EXERCISE INPUTS:

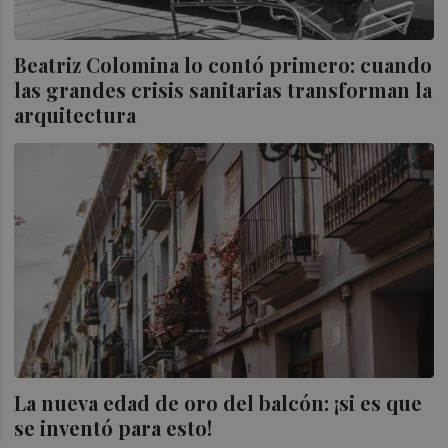
Beatriz Colomina lo contó primero: cuando
las grandes crisis sanitarias transforman la
arquitectura
La nueva edad de oro del balcón: ¡si es que
se inventó para esto!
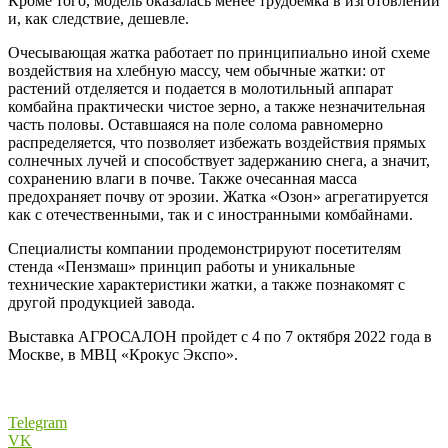
Кроме того, модель оказалась менее трудоемка в изготовлении
и, как следствие, дешевле.
Очесывающая жатка работает по принципиально иной схеме
воздействия на хлебную массу, чем обычные жатки: от
растений отделяется и подается в молотильный аппарат
комбайна практически чистое зерно, а также незначительная
часть половы. Оставшаяся на поле солома равномерно
распределяется, что позволяет избежать воздействия прямых
солнечных лучей и способствует задержанию снега, а значит,
сохранению влаги в почве. Также очесанная масса
предохраняет почву от эрозии. Жатка «Озон» агрегатируется
как с отечественными, так и с иностранными комбайнами.
Специалисты компании продемонстрируют посетителям
стенда «Пензмаш» принцип работы и уникальные
технические характеристики жатки, а также познакомят с
другой продукцией завода.
Выставка АГРОСАЛОН пройдет с 4 по 7 октября 2022 года в
Москве, в МВЦ «Крокус Экспо».
Telegram
VK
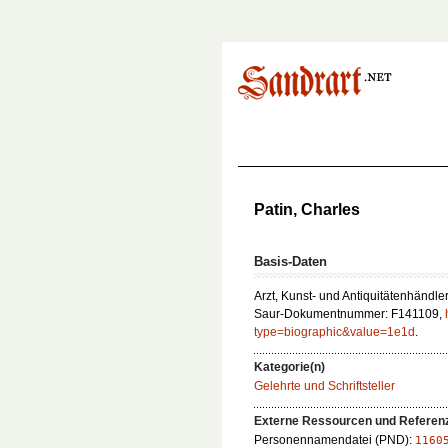
Patin, Charles
Basis-Daten
Arzt, Kunst- und Antiquitätenhändle
Saur-Dokumentnummer: F141109,
type=biographic&value=1e1d
.
Kategorie(n)
Gelehrte und Schriftsteller
Externe Ressourcen und Referen
Personennamendatei (PND):
1160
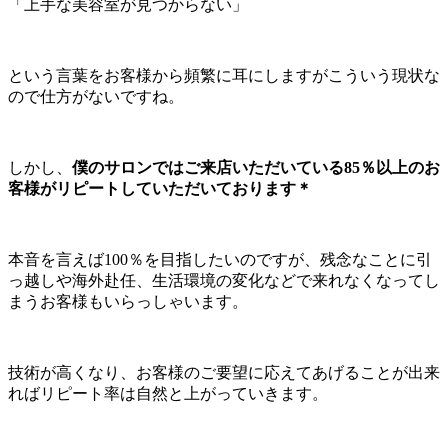
「上手な美容室が見つからない」
という言葉をお客様から頻繁に耳にしますがこういう現状な
ので仕方がないですね。
しかし、
僕のサロンではご来店いただいている85％以上のお
客様がリピートしていただいております＊
本音を言えば100％を目指したいのですが、残念なことに引
っ越しや海外赴任、生活環境の変化などで来れなくなってし
まうお客様もいらっしゃいます。
技術が高くなり、お客様のご要望に応えてあげることが出来
ればリピート率は自然と上がっていきます。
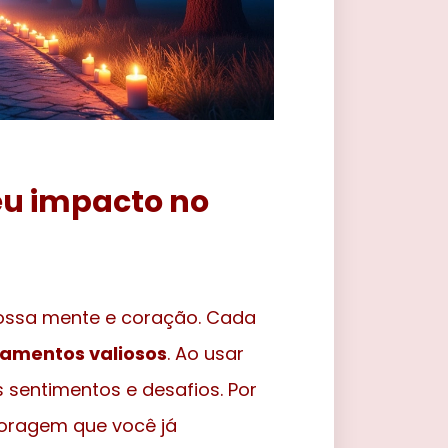
eu impacto no
nossa mente e coração. Cada
namentos valiosos
. Ao usar
 sentimentos e desafios. Por
coragem que você já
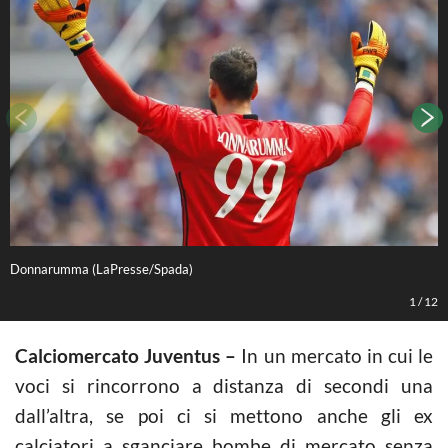
Donnarumma (LaPresse/Spada)
L
1
/
12
Calciomercato Juventus –
In un mercato in cui le
voci si rincorrono a distanza di secondi una
dall’altra, se poi ci si mettono anche gli ex
calciatori a sganciare bombe di mercato senza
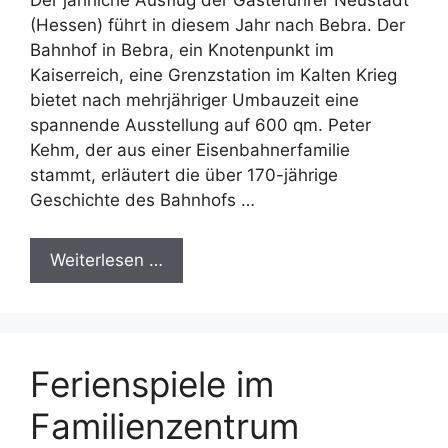
(Hessen) führt in diesem Jahr nach Bebra. Der
Bahnhof in Bebra, ein Knotenpunkt im
Kaiserreich, eine Grenzstation im Kalten Krieg
bietet nach mehrjähriger Umbauzeit eine
spannende Ausstellung auf 600 qm. Peter
Kehm, der aus einer Eisenbahnerfamilie
stammt, erläutert die über 170-jährige
Geschichte des Bahnhofs …
Weiterlesen …
Ferienspiele im
Familienzentrum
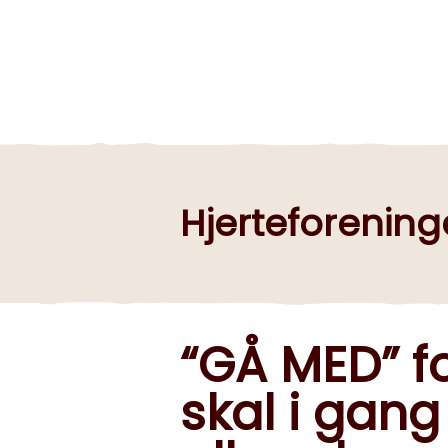
Hjerteforening
“GÅ MED” for
skal i gang 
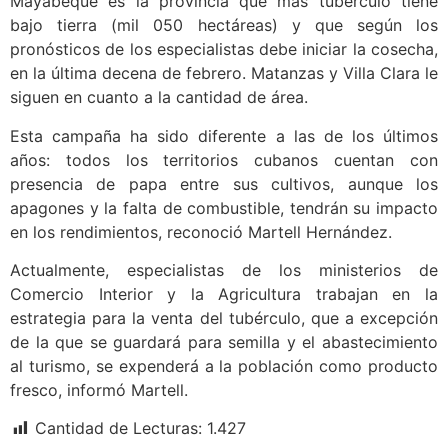
Mayabeque es la provincia que más tubérculo tiene
bajo tierra (mil 050 hectáreas) y que según los
pronósticos de los especialistas debe iniciar la cosecha,
en la última decena de febrero. Matanzas y Villa Clara le
siguen en cuanto a la cantidad de área.
Esta campaña ha sido diferente a las de los últimos
años: todos los territorios cubanos cuentan con
presencia de papa entre sus cultivos, aunque los
apagones y la falta de combustible, tendrán su impacto
en los rendimientos, reconoció Martell Hernández.
Actualmente, especialistas de los ministerios de
Comercio Interior y la Agricultura trabajan en la
estrategia para la venta del tubérculo, que a excepción
de la que se guardará para semilla y el abastecimiento
al turismo, se expenderá a la población como producto
fresco, informó Martell.
Cantidad de Lecturas:
1.427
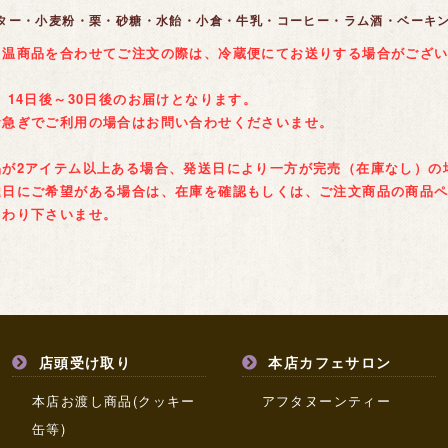
ター・小麦粉・栗・砂糖・水飴・小倉・牛乳・コーヒー・ラム酒・ベーキ
常温商品を合わせてご注文の際は、冷蔵便にてお送りする場合がござ
 14日後～30日後のお届けとなります。
利用の場合はお問い合わせくださいませ。
品が2アイテム以上ある場合、発送日により一方が完売（在庫なし）の
達日にご希望がある場合は、在庫を確認もしくは、ご注文商品の商品
まわり下さいませ。
店頭受け取り
本店カフェサロン
本店お渡し商品(クッキー
アフタヌーンティー
缶等)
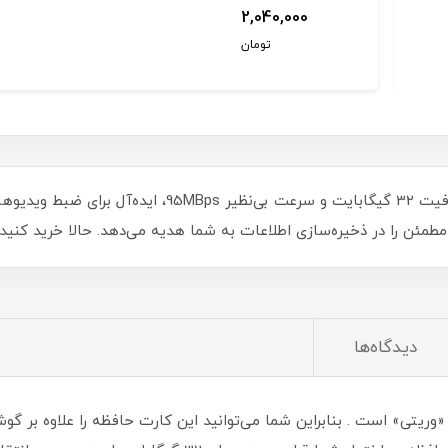
2,040,000
تومان
دیدگاه‌ها
micr یکی از محصولات «وریتی» است . بنابراین شما می‌توانید این کارت حافظه را علا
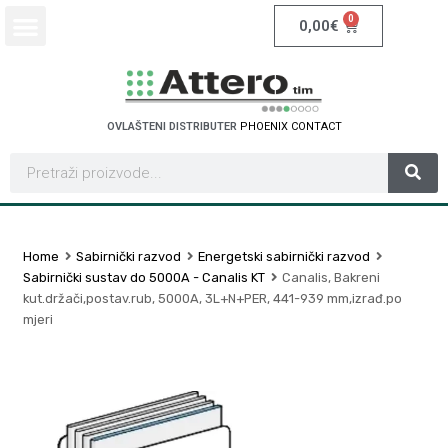
0
0,00
€
OVLAŠTENI DISTRIBUTER
P
H
O
E
N
I
X
C
O
N
T
A
C
T
Home
Sabirnički razvod
Energetski sabirnički razvod
Sabirnički sustav do 5000A - Canalis KT
Canalis, Bakreni
kut.držači,postav.rub, 5000A, 3L+N+PER, 441-939 mm,izrađ.po
mjeri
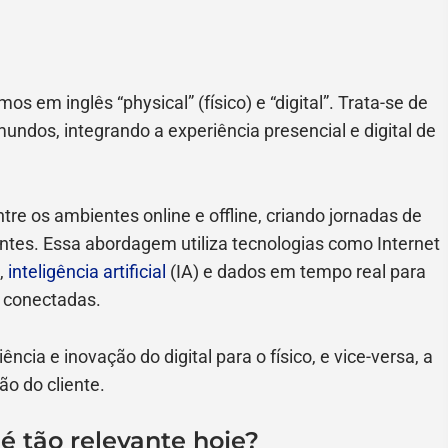
s em inglês “physical” (físico) e “digital”. Trata-se de
undos, integrando a experiência presencial e digital de
ntre os ambientes online e offline, criando jornadas de
entes. Essa abordagem utiliza tecnologias como Internet
,
inteligência artificial
(IA) e dados em tempo real para
e conectadas.
ncia e inovação do digital para o físico, e vice-versa, a
ão do cliente.
é tão relevante hoje?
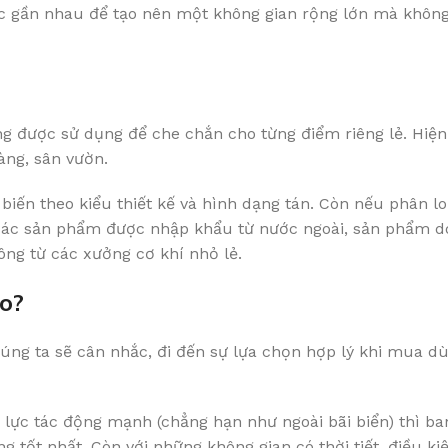
iếc gần nhau để tạo nên một không gian rộng lớn mà không
g được sử dụng để che chắn cho từng điểm riêng lẻ. Hiện 
àng, sân vườn.
biến theo kiểu thiết kế và hình dạng tán. Còn nếu phân lo
các sản phẩm được nhập khẩu từ nước ngoài, sản phẩm do
ông từ các xưởng cơ khí nhỏ lẻ.
o?
úng ta sẽ cân nhắc, đi đến sự lựa chọn hợp lý khi mua 
 lực tác động mạnh (chẳng hạn như ngoài bãi biển) thì ba
tốt nhất. Còn với những không gian có thời tiết, điều ki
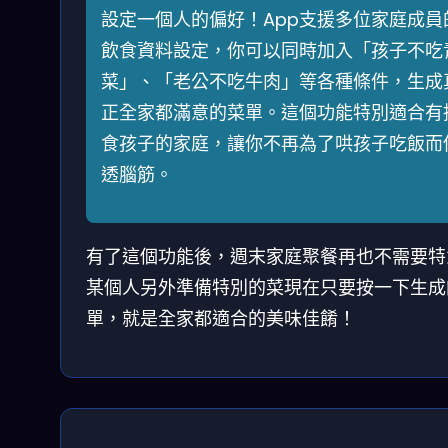
設定一個人的偏好！App支援多位家庭成員
飲食資料設定，你可以同時加入「孩子不吃
菜」、「老公不吃牛肉」等各種條件，生成
正全家都滿意的菜單。這個功能特別適合有
食孩子的家庭，讓你不再為了哄孩子吃飯而
透腦筋。
有了這個功能後，週末家庭聚餐再也不需要特
某個人另外準備特別的菜現在只要按一下生成
單，就是全家都適合的美味佳餚！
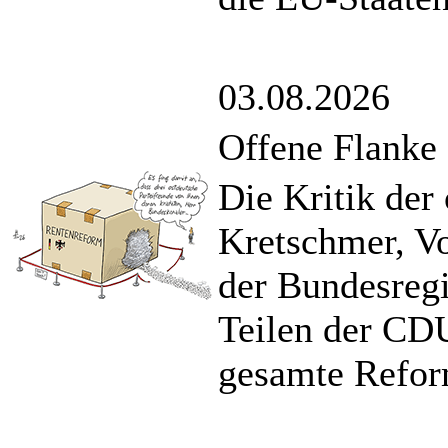
03.08.2026
Offene Flanke
Die Kritik der
Kretschmer, V
der Bundesreg
Teilen der CDU
gesamte Refor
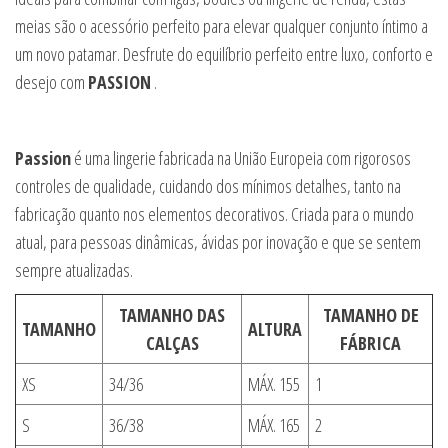
meias são o acessório perfeito para elevar qualquer conjunto íntimo a
um novo patamar. Desfrute do equilíbrio perfeito entre luxo, conforto e
desejo com
PASSION
.
Passion
é uma lingerie fabricada na União Europeia com rigorosos
controles de qualidade, cuidando dos mínimos detalhes, tanto na
fabricação quanto nos elementos decorativos. Criada para o mundo
atual, para pessoas dinâmicas, ávidas por inovação e que se sentem
sempre atualizadas.
TAMANHO DAS
TAMANHO DE
TAMANHO
ALTURA
CALÇAS
FÁBRICA
XS
34/36
MÁX. 155
1
S
36/38
MÁX. 165
2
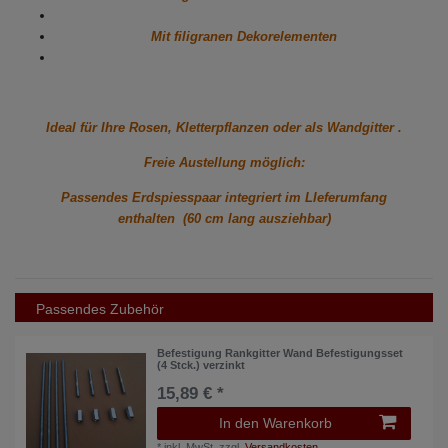
Mit filigranen Dekorelementen
Ideal für Ihre Rosen, Kletterpflanzen oder als Wandgitter .
Freie Austellung möglich:
Passendes Erdspiesspaar integriert im LIeferumfang
enthalten (60 cm lang ausziehbar)
Passendes Zubehör
Befestigung Rankgitter Wand Befestigungsset
(4 Stck.) verzinkt
15,89 € *
In den Warenkorb
*
inkl. MwSt.
zzgl.
Versandkosten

AIM OF THE TASK:
Only lines that include "impacto" belong in the answer; return them from the entries above.

RESPONSE TO THE EXERCISE:
eu impacto no
apagones y la falta de combustible, tendrán su impacto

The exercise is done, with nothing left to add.